Le bureau de l’Assemblée nationale a donné mercredi un large feu vert à de nouvelles règles pour les frais de mandat, avec un contrôle aléatoire de 120 députés par an. Mais il a finalement renoncé au remboursement sur justificatif.
Ce n’est pas la révolution de palais annoncée, mais “un ensemble de mesures cohérent”, comme l’a expliqué François de Rugy à la presse mercredi après-midi. Le bureau de l’Assemblée a donné mercredi un large feu vert à de nouvelles règles pour les frais de mandat, fixés dans une liste et soumis à justificatifs sur la quasi-totalité, avec un contrôle aléatoire de 120 députés par an. Les 22 membres du bureau ont adopté à une très large majorité, les trois questeurs s’abstenant, la liste des frais autorisés et interdits, ainsi que les modalités de contrôle par la déontologue, et de sanction par le bureau. L’Assemblée nationale se dote ainsi “du dispositif le plus complet à ce jour, qui encadre le périmètre des frais de mandat des députés et organise leur contrôle”, a salué François de Rugy dans un communiqué.

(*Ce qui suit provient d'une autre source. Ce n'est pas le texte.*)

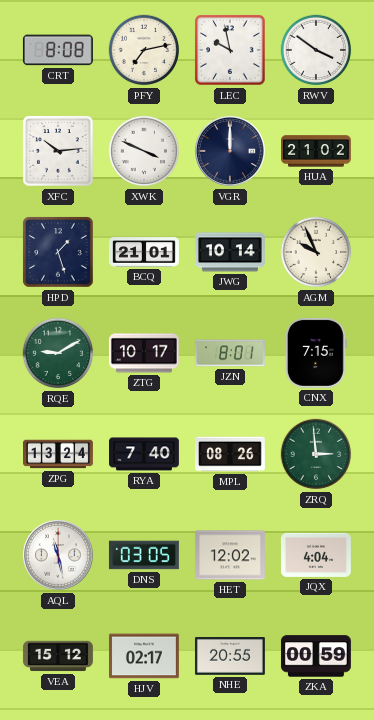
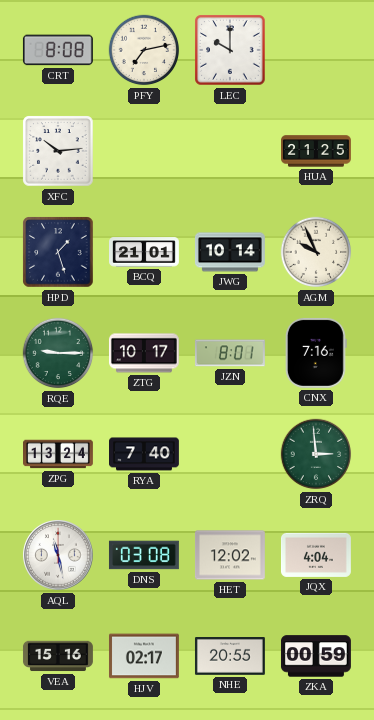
LEC: 9:58 -> 10:00
RWV: 3:51 -> none
XWK: 3:49 -> none
VGR: 12:00 -> none
HUA: 21:02 -> 21:25
RQE: 9:10 -> 9:15
CNX: 7:15 -> 7:16
MPL: 08:26 -> none
DNS: 03:05 -> 03:08
VEA: 15:12 -> 15:16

Au nom de la “souplesse”, la “présentation des justificatifs” abandonnée
Mais, fait notable, les députés n’auront finalement pas à faire des notes de frais pour justifier les remboursements de leurs dépenses. Les lois pour la confiance dans la vie politique laissaient aux députés le choix entre une “prise en charge directe”, un “remboursement sur présentation de justificatifs” et “le versement d’une avance dans la limite des plafonds déterminés par le bureau”. Le montant mensuel de l’avance sur frais de mandat reste fixé à 5.373 euros. Sur cette enveloppe, les députés disposeront d’une somme de 600 euros par mois pour leurs dépenses, sans justificatifs donc.
L’objectif est d’avoir une “souplesse”, par exemple lorsqu’ils font des dépenses en liquide lors d’une fête de village dans leur circonscription, selon des membres du bureau. En application des “lois confiance”, l’indemnité représentative de frais de mandat (IRFM), enveloppe jusqu’alors quasi libre dans son usage, doit être remplacée au 1er janvier par ce nouveau dispositif. Dans les dépenses autorisées, figurent notamment “les frais liées à l’exercice du mandat : permanences, communication, transport…”, selon un membre du bureau.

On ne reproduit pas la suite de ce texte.